I've modified my code to copy every improved solution into a pre-allocated buffer (which gets handed to an 'incumbent_manager' in its own thread) to, hopefully, eliminate the issue but in v1.11.0 I was able to pass 'e' to the queue the incumbent manager uses for input and checks every 0.025s and it was always able to process the improved solutions and get the data_out.mip_solution without issue.

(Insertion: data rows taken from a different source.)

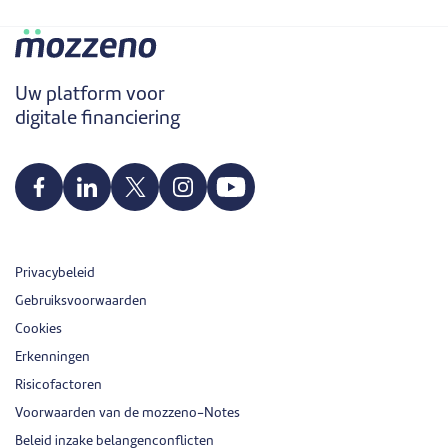
Uw platform voor
digitale financiering
Privacybeleid
Gebruiksvoorwaarden
Cookies
Erkenningen
Risicofactoren
Voorwaarden van de mozzeno-Notes
Beleid inzake belangenconflicten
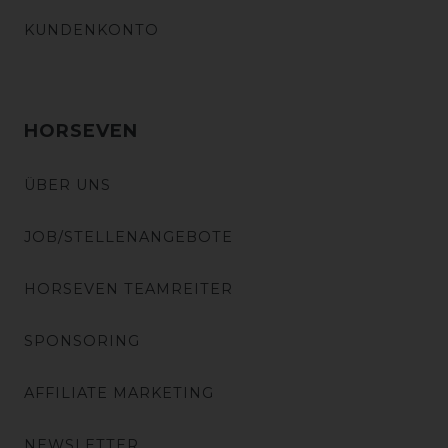
KUNDENKONTO
HORSEVEN
ÜBER UNS
JOB/STELLENANGEBOTE
HORSEVEN TEAMREITER
SPONSORING
AFFILIATE MARKETING
NEWSLETTER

My first inclination was to say the changes changed the order and the mip_solution buffer was getting cleared or changed faster now, but the original post to this issue does make me question that first thought.

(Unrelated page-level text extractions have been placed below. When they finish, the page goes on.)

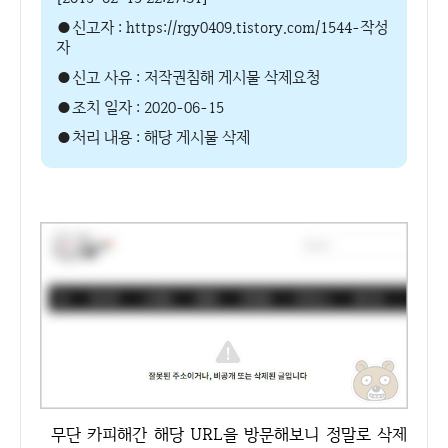
●신고자 : https://rgy0409.tistory.com/1544-작성
자
●신고 사유 : 저작권침해 게시물 삭제요청
●조치 일자 : 2020-06-15
●처리 내용 : 해당 게시물 삭제
무단 카피해간 해당 URL을 방문해보니 정말로 삭제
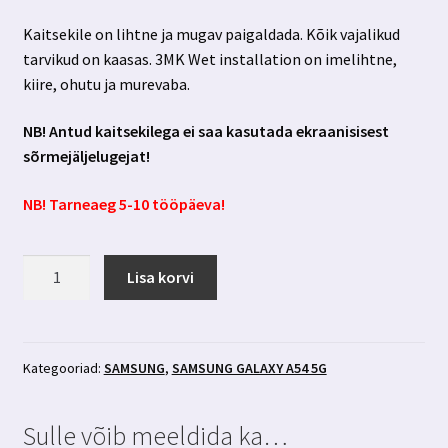
Kaitsekile on lihtne ja mugav paigaldada. Kõik vajalikud
tarvikud on kaasas. 3MK Wet installation on imelihtne,
kiire, ohutu ja murevaba.
NB! Antud kaitsekilega ei saa kasutada ekraanisisest
sõrmejäljelugejat!
NB! Tarneaeg 5-10 tööpäeva!
Samsung
Lisa korvi
Galaxy
A54
5g
privaatsusfiltriga
Kategooriad:
SAMSUNG
,
SAMSUNG GALAXY A54 5G
kaitsekile
3MK
Sulle võib meeldida ka…
Silky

I've reproduced what is, presumably, your error. When I run mre_silent_fail.py HiGHS segfaults, with the last logging being at 71.4s
Changes were made to data_out.mip_solution by @mathgeekcoder in #2278
I confirmed that the segfault isn't happening during the reading or writing of the solution data by wrapping the related code with output markers and a try block on the incumbent write. Hopefully it helps in some way while isolating the issue to not be looking at the python code... 🤷
def cbMIPImprovedSolutionHandler(e):
solution = e.data_out.mip_solution
if solution is None or solution.size == 0:
return
print("cbMIPImprovedSolutionHandler reading... ", end="")
# Only a specific clone can update its solution buffer
np.copyto(solution_buffers[int(e.user_data)], solution, casting="no")
incumbent_queue.put_nowait((float(e.data_out.objective_function_value), int(e.user_data)))
print("ok")
def cbMIPUserSolutionHandler(e):
clone_id = int(e.user_data)
if not incumbent.provided[clone_id] and is_better(
incumbent.value, e.data_out.objective_function_value
):
if incumbent.lock.acquire(blocking=False):
print("cbMIPUserSolutionHandler writing incumbent solution... ", end="")
try:
if len(incumbent.solution) != e.data_in.user_solution.shape[0]:
logger.warning(
f"Size mismatch: incumbent {len(incumbent.solution)} vs expected {e.data_in.user_solution.shape[0]}"
)
incumbent.lock.release()
return
np.copyto(e.data_in.user_solution, incumbent.solution, casting="no")
e.data_in.user_has_solution = True
incumbent.provided[clone_id] = True
finally:
incumbent.lock.release()
print("ok")
and the segfault still happens but all the marker lines end with 'ok'.
FYI: I've started looking into this using a debug build of highspy. I can also reproduce in release, but it's hard to diagnose the issue.
After ~30 mins (debug takes longer) I hit a "subscript out of bounds" error, which might be the cause of the seg fault in release. BUT, it's not where you think it might be. It's in HPresolve::link but in heavily nested submips, i.e., RINS -> RENS -> RINS -> presolve.
I'm still diagnosing but might not be easy.
Attempting to solve the mre_silent_fail.mps with a single process with a random seed of 4 also causes the fault.
# This fails on i == 4
for i in range(NUM_CONCURRENT_PROCESSES):
print("Testing with random seed", i)
model = Highs()
model.readModel(model_path) # or mps if desired
model.setOptionValue("log_to_console", True)
model.setOptionValue("mip_feasibility_tolerance", 1e-4)
model.setOptionValue("mip_heuristic_run_root_reduced_cost", True)
model.setOptionValue("mip_min_logging_interval", 30)
model.setOptionValue("mip_rel_gap", 1e-4)
model.setOptionValue("primal_feasibility_tolerance", 1)
model.setOptionValue("random_seed", i)
model.setOptionValue("threads", 1)
model.setOptionValue("time_limit", 180)
model.solve()
Should I change the title of this issue to something more accurate now since it doesn't actually involve either concurrent processes or user solution handling? Something like "v1.12.0 (git hash: 755a8e0) segfault when using a specific random_seed on a specific problem."?